→ **YOUR OBJECTIVE**: Scan the entries for the word "Mike" and return every line that has it.

→ **INFORMATION**:
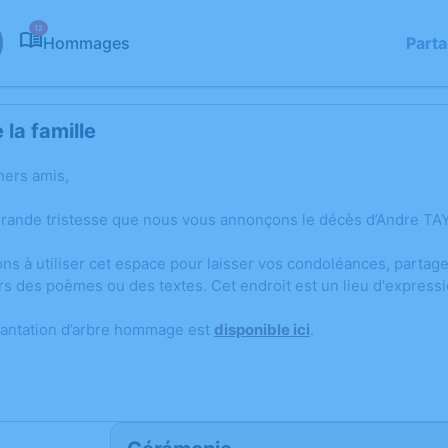
12
Hommages
Part
la famille
hers amis,
grande tristesse que nous vous annonçons le décès d’Andre TAY
ons à utiliser cet espace pour laisser vos condoléances, parta
rs des poèmes ou des textes. Cet endroit est un lieu d'express
lantation d’arbre hommage est
disponible ici
.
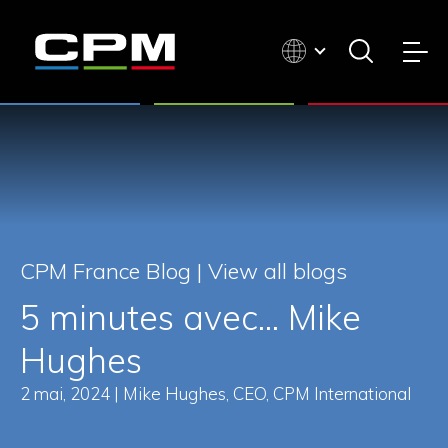
CPM France Blog |
View all blogs
5 minutes avec... Mike
Hughes
2 mai, 2024 | Mike Hughes, CEO, CPM International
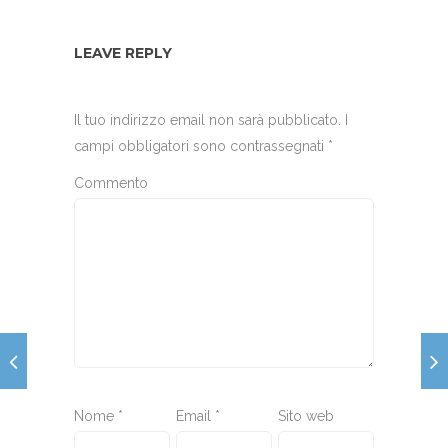
LEAVE REPLY
Il tuo indirizzo email non sarà pubblicato.
I
campi obbligatori sono contrassegnati
*
Commento
Nome
*
Email
*
Sito web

→ **EXERCISE OUTPUT**:
5 minutes avec... Mike
2 mai, 2024 | Mike Hughes, CEO, CPM International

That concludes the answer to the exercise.